Robert Stansfeld (1805-1885) was by all accounts a typical country gentleman who was heavily involved with his local community both military and civilian. He supported the restoration of Sowerby Church as well as the improvement of roads in his local area of Halifax. He served with the Green Howards 1826-1837 in the West Indies where he met and married his wife, Hannah Letitia, the daughter of the Chief Justice of the Island of Trinidad.

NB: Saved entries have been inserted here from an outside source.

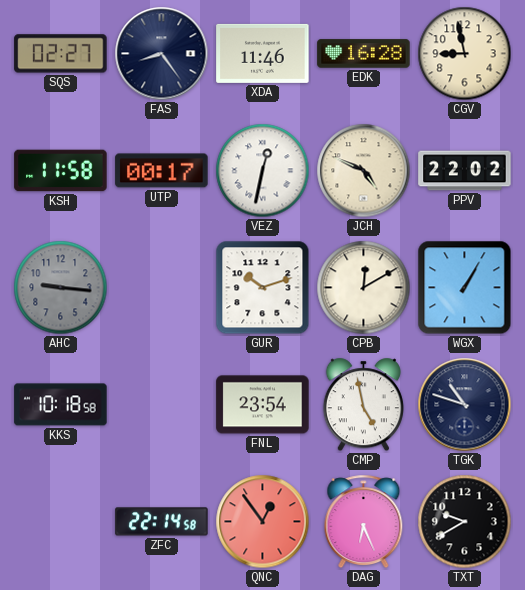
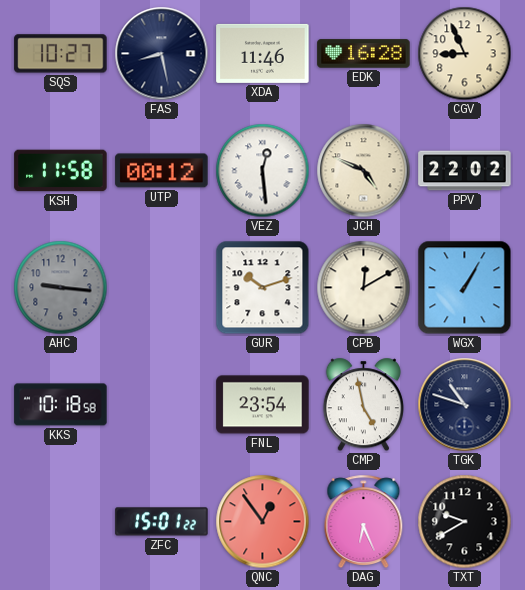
SQS: 02:27 -> 10:27
FAS: 8:24 -> 8:28
CGV: 8:58 -> 8:56
UTP: 00:17 -> 00:12
VEZ: 12:32 -> 12:29
ZFC: 22:14 -> 15:01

His coatee conforms to civilian fashions of the 1820s. It is cut to emphasise the hourglass shape by padding and quilting the chest panels. A waist seam serves to highlight the narrow waist and makes tailoring to Robert’s body shape easier. The sleeves are fashionably narrow, cut with a plaquet and two extra buttons at the wrist to allow the wearer to fit their hands through the sleeves. Stansfeld would have worn a gorget and shoulder belt over the top of this coatee, as well as a sash, breeches and boots.

The facings of his coatee are particularly unusual. Facings are the way in which regiments are identified. In the case of the Green Howards, the facings are green. The green and gold lace front was required for formal occasions but not for active service or drill. Originally the facing would be buttoned back upon itself to hide the decoration. However, this damaged the lace causing the coatee to look worn. An order from Lieutenant Colonel Milne in 1820 requests a detachable facing which is evident on Stansfeld’s coatee. The entire green front can be unbuttoned and kept safe and undamaged for formal occasions.